Enfin je trouve. Une bouteille de William Peel, une sale piquette, mais c’est ça ou l’alcool à 90. De toute façon, il faut juste éprouver un minimum de plaisir pour n’en boire qu’un. Pas à la bouteille, au verre, c’est plus prudent. Je pose religieusement la piquette sur le bar, dans la cuisine. Je ne me précipite pas pour prendre un verre dans les placards, je contrôle à partir de maintenant. Juste un, basta. Je peux bien me le permettre de temps en temps, no soucy. Je le saisis d’une main tremblante, m’aidant de l’autre en m’enserrant le poignet. Voilà, je contrôle. Ça y est, mon réceptacle est sur le bar. Je dévisse le bouchon, les jointures cèdent sans résistance. Rien que cette familiarité me provoque un plaisir indescriptible. C’est puissance dix, au son du « glouglou », lorsque l’alcool coule onctueusement dans le verre. Je le remplis à moitié, autant qu’il soit conséquent pour ne pas y revenir. Je m’assoie sur un tabouret, m’accoude au bar pour le contempler. Je prolonge un peu pour faire monter l’attente. La position est familière et confortable, ça me rappelle mes débuts de pilier de comptoir. Il est mauvais ce whisky, il est clair, insipide, mais le but n’est pas d’aimer ça, juste de me détendre un peu pour dormir pour de bon. Je saisis mon verre, fais tourner un instant le liquide, c’est ce qu’on fait pour révéler les arômes d’un bon whisky. Là, ça ne sert à rien. C’est juste le petit rituel d’un ancien gourmet devenu pochetron. Je le repose pour retarder l’échéance. Je vais craqué. J’ai craqué au moment où j’ai cherché cette bouteille. C’est la marche inéluctable des choses, la course vers le néant d’un éternel looser.
— Qu’est-ce que tu fous, Deloupe ?
Conscience vague de quelqu’un qui prononce mon nom. Je trésaille machinalement, tout contact humain est une épreuve, depuis longtemps. Je lui réponds de la seule manière que je connaisse, depuis longtemps :
— Va-chier, Briac.
Il se pose face à moi, avec sa gueule de mal réveillé, croise ses bras sur le bar et me fixe, je reste sur mon verre.
— Oublie ça, vieux.
Il a flingué deux trois gus au Moyen-Orient, il va me faire sa petite morale.
— Raconte-moi vite ta guéguerre et casse-toi.
— Je t’emmerde. Et ouais je vais le faire, parce que mes fantômes sortent pas d’hallucinations, eux.
— Parce que t’es un putain de psychopathe.

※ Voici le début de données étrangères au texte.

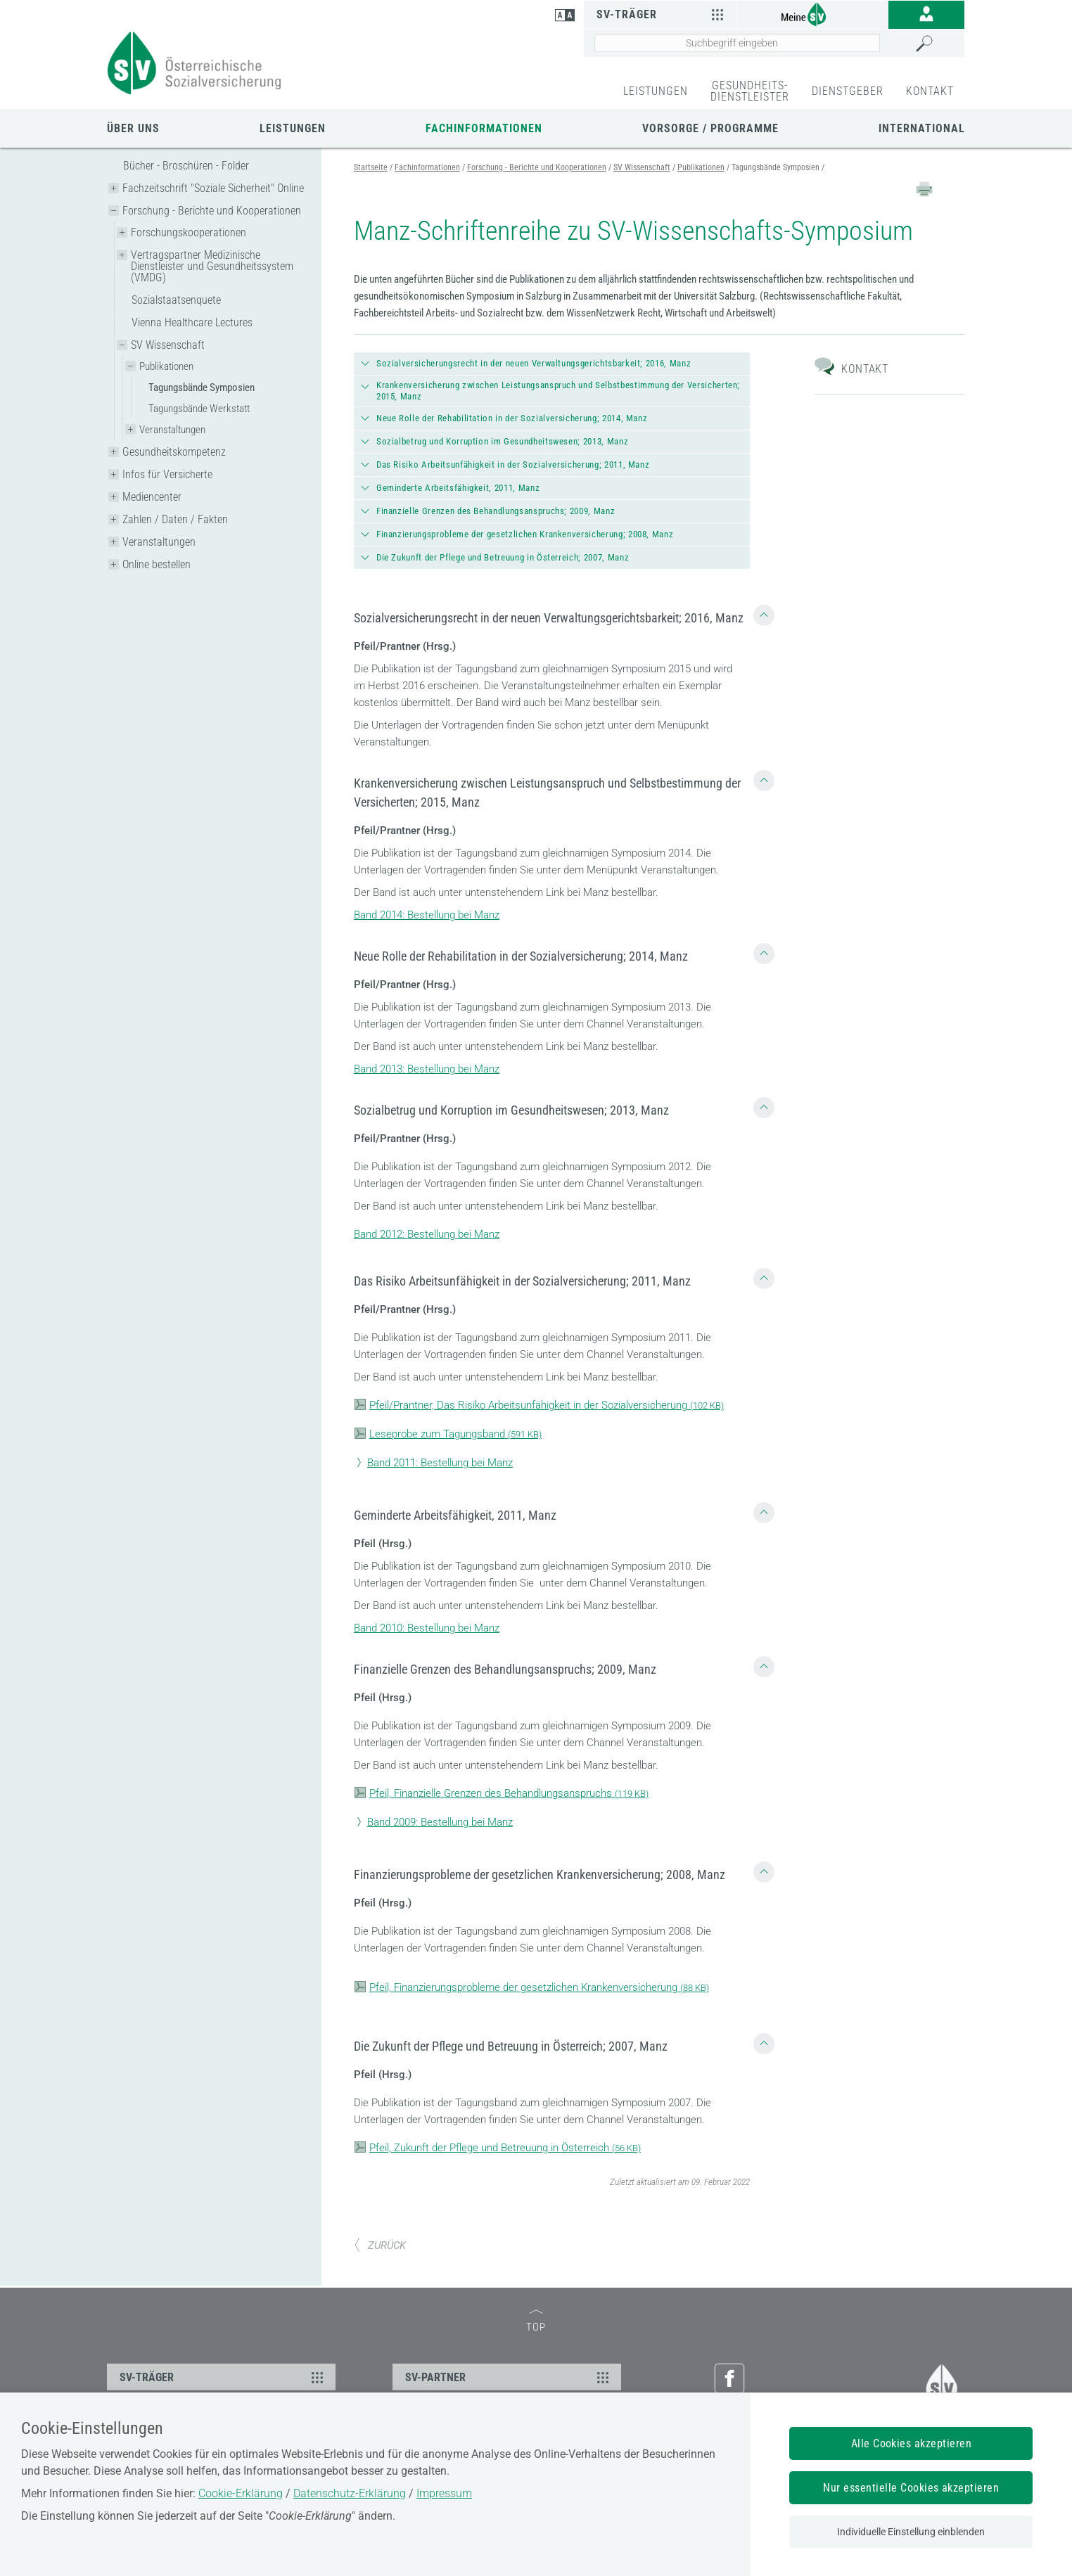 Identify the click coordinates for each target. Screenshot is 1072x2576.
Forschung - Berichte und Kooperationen (211, 210)
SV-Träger (661, 14)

Il ne s’énerve même pas. Comme quoi je ne suis plus bon à rien, même plus digne d’une insulte :
— Nan, Deloupe. Je connais les rumeurs à la con qui courent sur moi. Si j’en était un, je penserais pas aux morts. Y’a des jours où je préfèrerais, mais nan. Ceux que j’ai dessoudés, les frères d’armes qui sont tombés. J’en oublierai aucun, jamais. Je croyais que ça passerait au début, mais non… Ils reviennent toujours… Quand j’aperçois un clampin qui ressemble, quand j’entends une porte qui claque trop fort, quand je bouffe un steak trop saignant. J’en rêve toutes les nuits. Mais moi, je fais pas ma chialeuse. C’est ce que j’ai voulu, m’engager pour ma patrie, aller au feu. Maintenant j’en assume les conséquences. Toi…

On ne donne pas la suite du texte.